Figure 3.13: The spectrometer from Ocean Optics
Figure 3.14: Front view of the spectrometer
Figure 3.15: Side view of the spectrometer
Once the light is imaged onto the detector the photons are then converted into electrons which are digitized and read out through a USB or serial port to a computer. The software then interpolates the signal based on the number of pixels in the detector and the linear dispersion of the diffraction grating to create a calibration that enables the data to be plotted as a function of wavelength over the given spectral range. This data can then be used and manipulated for countless spectroscopic applications, some of which will be discussed here later on.
3.3.4 The 3D Printer
3D printer has been used to print the sensor chamber. 3D printing is an additive manufacturing process that builds a three-dimensional object from a digital file. An object is formed by adding material in layers based on the digital design in a computer controlled process. In other words, 3D printing refers to any computer controlled process that builds an object by adding material in layers following instructions from a digital file. Cubicon software has been used as the user interface that connect to the 3D printer. All the design need to setup in this software before it printed.

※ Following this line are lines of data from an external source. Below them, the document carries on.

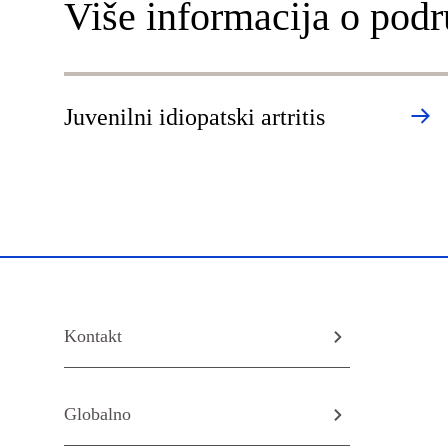
Više informacija o podr
Juvenilni idiopatski artritis
Kontakt
Globalno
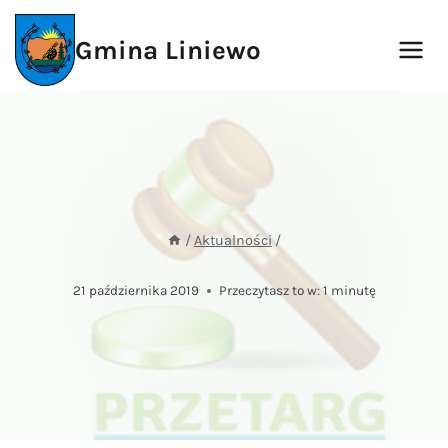
Przejdź
do
Gmina Liniewo
treści
/
Aktualności
/
21 października 2019
Przeczytasz to w:
1
minutę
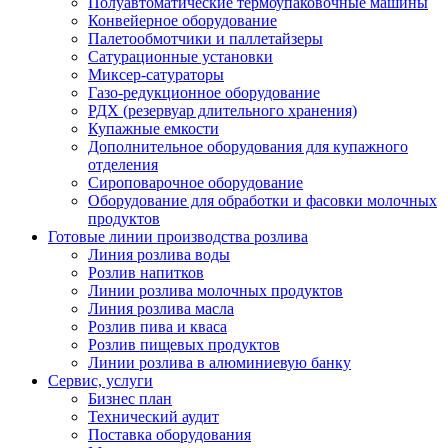
Полуавтоматические термоупаковочные машины
Конвейерное оборудование
Палетообмотчики и паллетайзеры
Сатурационные установки
Миксер-сатураторы
Газо-редукционное оборудование
РДХ (резервуар длительного хранения)
Купажные емкости
Дополнительное оборудования для купажного
отделения
Сироповарочное оборудование
Оборудование для обработки и фасовки молочных
продуктов
Готовые линии производства розлива
Линия розлива воды
Розлив напитков
Линии розлива молочных продуктов
Линия розлива масла
Розлив пива и кваса
Розлив пищевых продуктов
Линии розлива в алюминиевую банку
Сервис, услуги
Бизнес план
Технический аудит
Поставка оборудования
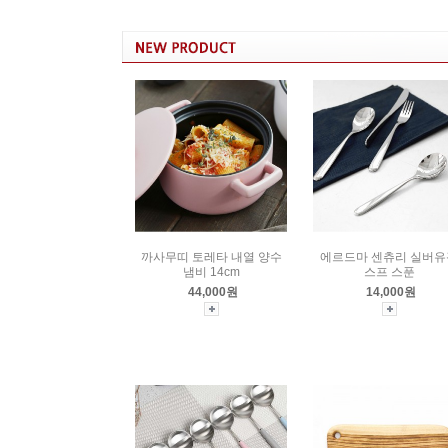
까사무띠 토레타 내열 양수
에르드마 센츄리 실버유
냄비 14cm
스프 스푼
44,000원
14,000원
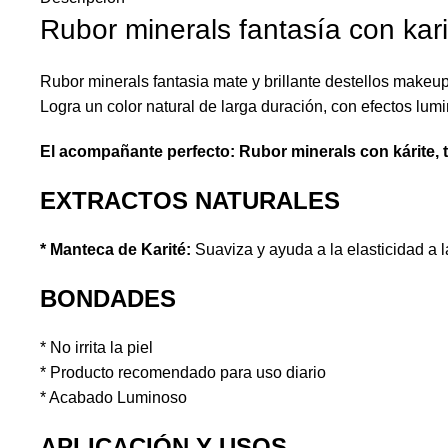
Rubor minerals fantasía con kar
Rubor minerals fantasia mate y brillante destellos makeup b
Logra un color natural de larga duración, con efectos lumi
El acompañante perfecto:
Rubor minerals con kárite,
EXTRACTOS NATURALES
* Manteca de Karité:
Suaviza y ayuda a la elasticidad a l
BONDADES
* No irrita la piel
* Producto recomendado para uso diario
* Acabado Luminoso
APLICACIÓN Y USOS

Figure 3.16: Start screen of Cubicon software
Figure 3.17: Cubicon software user interface
Figure 3.18: The printed process in progress
Figure 3.19: 3D printer multi function display
Figure 3.20: The parts had been printed
In 3D printing there are three main steps. The first step is the preparation a 3D file of the object want to print. This 3D file can be created using CAD software such SolidWorks. After user have checked, then the 3D file is ready to be printed. After that can proceed to the second step.
The second step is the printing process. User need to choose which best material that required for their object. In 3D printing the variety of materials used is very broad. The material includes plastics, ceramics, resins, metals, sand, textiles, bio-materials and glass. Most of these materials also allow for plenty of finishing options that enable to achieve the precise design result and some others that are not easily accessible yet.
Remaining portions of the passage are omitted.